Он услышал простенькую, в пределах одной октавы, мелодию, затейливо выписанную на шумовом фоне депо. Где-то здесь, среди дремлющих и параличных машин, пели дрожкие латунные язычки. И оттого, что не сразу поддавались разгадке ни инструмент, ни самая песенка, раздражение Глеба усилилось. Стремясь доискаться до причины, он вступил в ближайший световой круг. Мелкий, частый грохот передался ему одновременно и через ноги и через ухо. Человек с отбойным молотком приник к дымогарной решетке; он вальцевал трубы. Гудело гулкое чрево котла (но песенка была слышнее!). Мастер поздоровался с начальником, и начальник отошел. Такой же точно паровозный хирург сидел на горбу другой машины, копаясь в сухопарном колпаке. Факелок, похожий на чайничек, пылал сбоку. Оранжевые, текучие отблески огня глянцевели в засаленных штанах мастера, и заплаты на них были как бы из красной меди. Самое лицо мастера исчезало в потемках, но вот блеснули зубы, и Глеб понял, что тот улыбнулся.

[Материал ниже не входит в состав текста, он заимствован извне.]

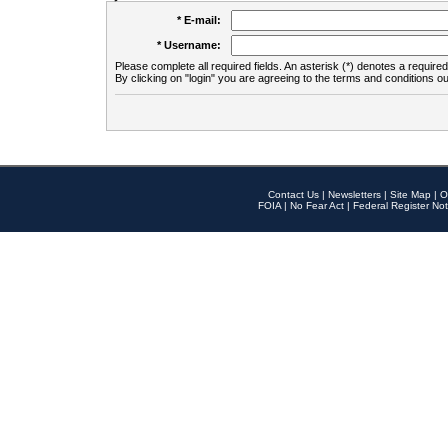
* E-mail:
* Username:
Please complete all required fields. An asterisk (*) denotes a required 
By clicking on "login" you are agreeing to the terms and conditions ou
Contact Us
|
Newsletters
|
Site Map
|
O
FOIA
|
No Fear Act
|
Federal Register Not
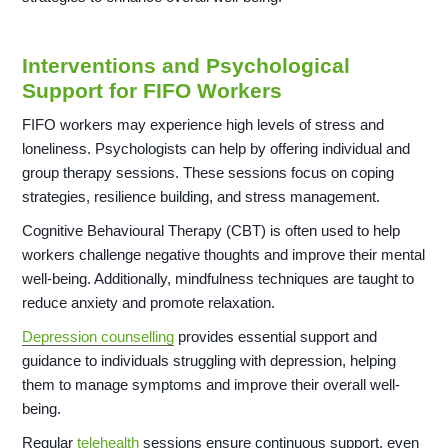
Interventions and Psychological
Support for FIFO Workers
FIFO workers may experience high levels of stress and
loneliness. Psychologists can help by offering individual and
group therapy sessions. These sessions focus on coping
strategies, resilience building, and stress management.
Cognitive Behavioural Therapy (CBT) is often used to help
workers challenge negative thoughts and improve their mental
well-being. Additionally, mindfulness techniques are taught to
reduce anxiety and promote relaxation.
Depression counselling
provides essential support and
guidance to individuals struggling with depression, helping
them to manage symptoms and improve their overall well-
being.
Regular
telehealth
sessions ensure continuous support, even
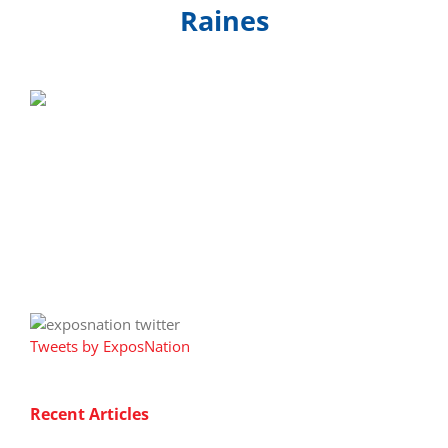
Raines
Tweets by ExposNation
Recent Articles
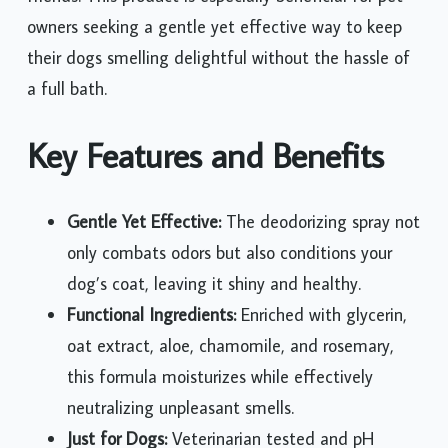
owners seeking a gentle yet effective way to keep
their dogs smelling delightful without the hassle of
a full bath.
Key Features and Benefits
Gentle Yet Effective:
The deodorizing spray not
only combats odors but also conditions your
dog’s coat, leaving it shiny and healthy.
Functional Ingredients:
Enriched with glycerin,
oat extract, aloe, chamomile, and rosemary,
this formula moisturizes while effectively
neutralizing unpleasant smells.
Just for Dogs:
Veterinarian tested and pH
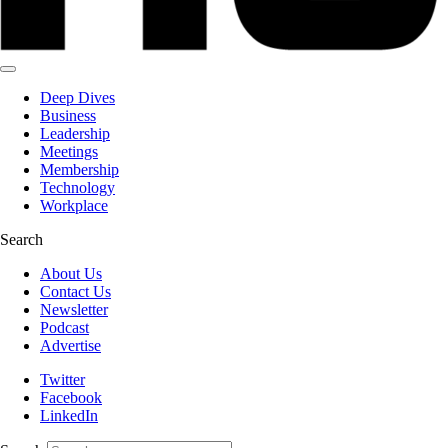
Deep Dives
Business
Leadership
Meetings
Membership
Technology
Workplace
Search
About Us
Contact Us
Newsletter
Podcast
Advertise
Twitter
Facebook
LinkedIn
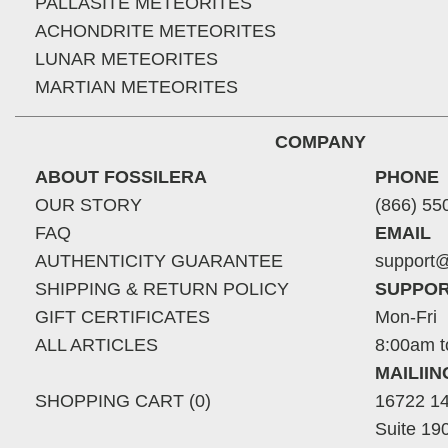
PALLASITE METEORITES
ACHONDRITE METEORITES
LUNAR METEORITES
MARTIAN METEORITES
COMPANY
ABOUT FOSSILERA
PHONE
OUR STORY
(866) 55
FAQ
EMAIL
AUTHENTICITY GUARANTEE
support@
SHIPPING & RETURN POLICY
SUPPOR
GIFT CERTIFICATES
Mon-Fri
ALL ARTICLES
8:00am t
MAILII
SHOPPING CART (0)
16722 14
Suite 19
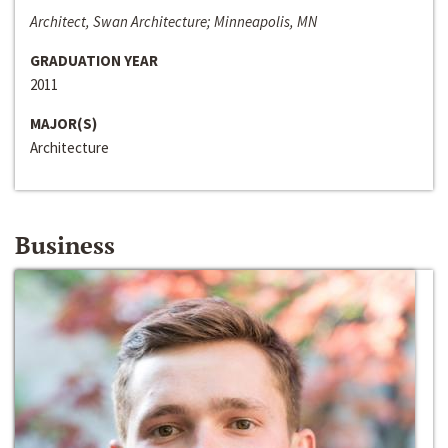
Architect, Swan Architecture; Minneapolis, MN
GRADUATION YEAR
2011
MAJOR(S)
Architecture
Business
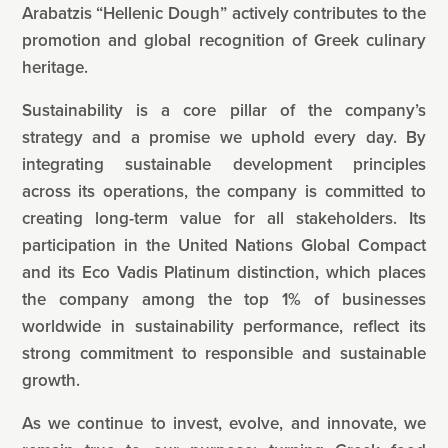
Arabatzis “Hellenic Dough” actively contributes to the
promotion and global recognition of Greek culinary
heritage.
Sustainability is a core pillar of the company’s
strategy and a promise we uphold every day. By
integrating sustainable development principles
across its operations, the company is committed to
creating long-term value for all stakeholders. Its
participation in the United Nations Global Compact
and its Eco Vadis Platinum distinction, which places
the company among the top 1% of businesses
worldwide in sustainability performance, reflect its
strong commitment to responsible and sustainable
growth.
As we continue to invest, evolve, and innovate, we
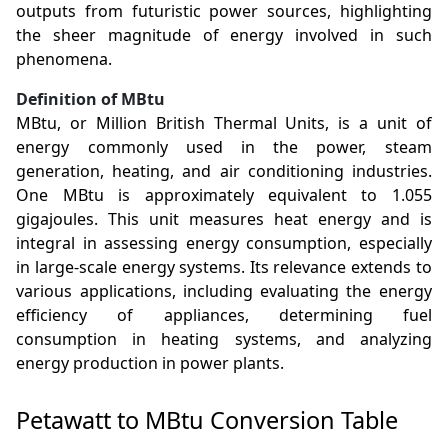
outputs from futuristic power sources, highlighting
the sheer magnitude of energy involved in such
phenomena.
Definition of MBtu
MBtu, or Million British Thermal Units, is a unit of
energy commonly used in the power, steam
generation, heating, and air conditioning industries.
One MBtu is approximately equivalent to 1.055
gigajoules. This unit measures heat energy and is
integral in assessing energy consumption, especially
in large-scale energy systems. Its relevance extends to
various applications, including evaluating the energy
efficiency of appliances, determining fuel
consumption in heating systems, and analyzing
energy production in power plants.
Petawatt to MBtu Conversion Table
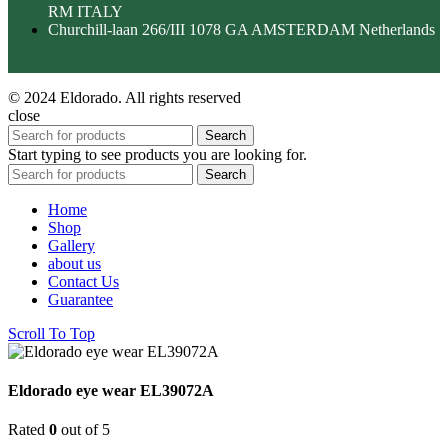
RM ITALY
Churchill-laan 266/III 1078 GA AMSTERDAM Netherlands
© 2024 Eldorado. All rights reserved
close
Search
Start typing to see products you are looking for.
Search
Home
Shop
Gallery
about us
Contact Us
Guarantee
Scroll To Top
Eldorado eye wear EL39072A
Rated
0
out of 5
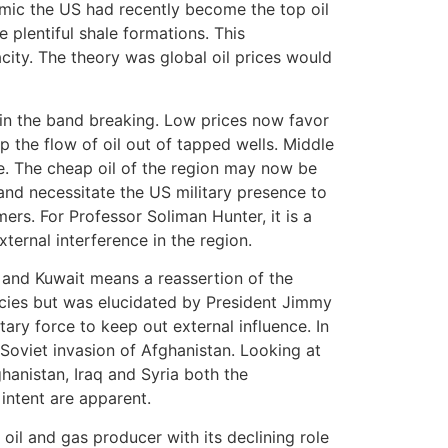
mic the US had recently become the top oil
e plentiful shale formations. This
city. The theory was global oil prices would
d in the band breaking. Low prices now favor
op the flow of oil out of tapped wells. Middle
le. The cheap oil of the region may now be
nd necessitate the US military presence to
rs. For Professor Soliman Hunter, it is a
xternal interference in the region.
ia and Kuwait means a reassertion of the
icies but was elucidated by President Jimmy
tary force to keep out external influence. In
 Soviet invasion of Afghanistan. Looking at
hanistan, Iraq and Syria both the
 intent are apparent.
oil and gas producer with its declining role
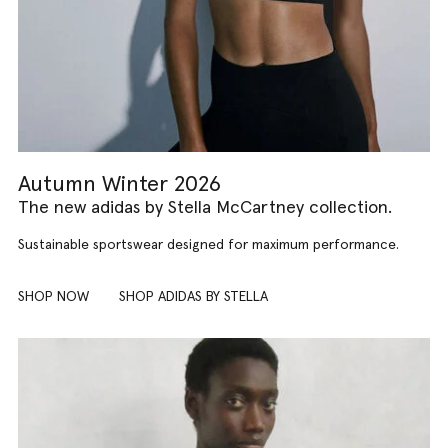
Autumn Winter 2026
The new adidas by Stella McCartney collection.
Sustainable sportswear designed for maximum performance.
SHOP NOW
SHOP ADIDAS BY STELLA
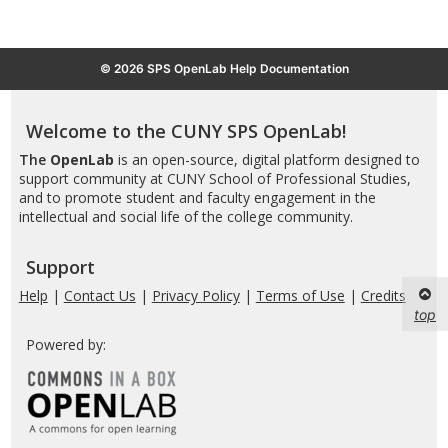
© 2026 SPS OpenLab Help Documentation
Welcome to the CUNY SPS OpenLab!
The
OpenLab
is an open-source, digital platform designed to
support community at CUNY School of Professional Studies,
and to promote student and faculty engagement in the
intellectual and social life of the college community.
Support
Help
|
Contact Us
|
Privacy Policy
|
Terms of Use
|
Credits
top
Powered by:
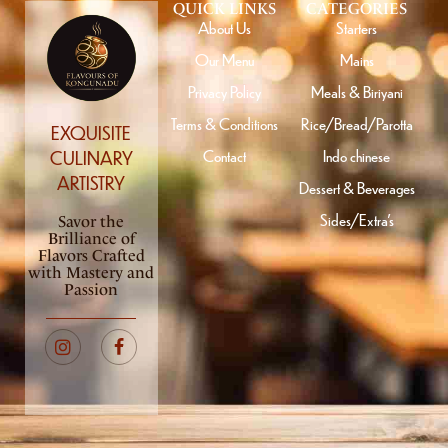
QUICK LINKS
CATEGORIES
About Us
Starters
Our Menu
Mains
Privacy Policy
Meals & Biriyani
Terms & Conditions
Rice/Bread/Parotta
EXQUISITE
Contact
Indo chinese
CULINARY
ARTISTRY
Dessert & Beverages
Sides/Extra’s
Savor the
Brilliance of
Flavors Crafted
with Mastery and
Passion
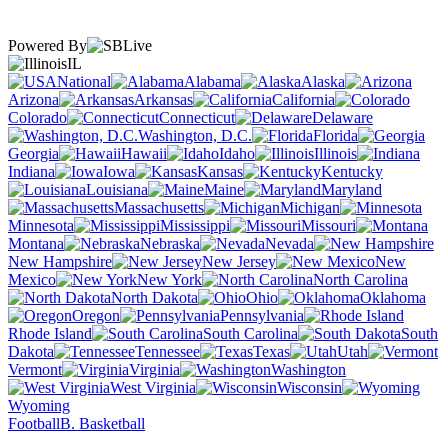
Powered By
IL
National
Alabama
Alaska
Arizona
Arkansas
California
Colorado
Connecticut
Delaware
Washington, D.C.
Florida
Georgia
Hawaii
Idaho
Illinois
Indiana
Iowa
Kansas
Kentucky
Louisiana
Maine
Maryland
Massachusetts
Michigan
Minnesota
Mississippi
Missouri
Montana
Nebraska
Nevada
New Hampshire
New Jersey
New
Mexico
New York
North Carolina
North Dakota
Ohio
Oklahoma
Oregon
Pennsylvania
Rhode Island
South Carolina
South
Dakota
Tennessee
Texas
Utah
Vermont
Virginia
Washington
West Virginia
Wisconsin
Wyoming
Football
B. Basketball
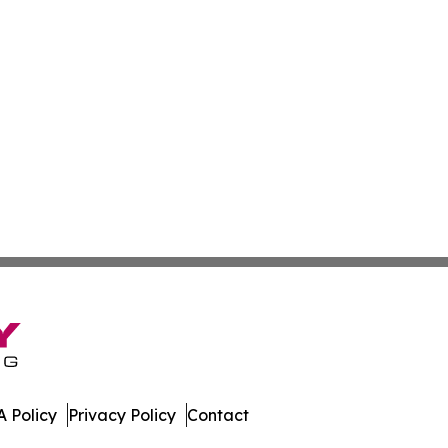
 Policy
Privacy Policy
Contact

— Стараются татаре-то... всю ночь малярили! — И показал на соседнюю секцию, откуда доносилось шипенье пара и исходило голубоватое свеченье.— Точно невесту обряжают... На такую во всем Черемшанске хахаля не наймешь!
Смысл его замечания был злостный, непонятный, но постыдный.
— Я не люблю твоих прибауток, Гашин,— сдержанно заметил Глеб,— и давно держу тебя на примете.
Мастер засмеялся, с низменным воодушевленьем сдернул с себя шапку, и странно было видеть, что прическа у него слежалась в виде кепки. Смешок означал, что Гашину известны пределы его власти и что ссориться с ним не следует.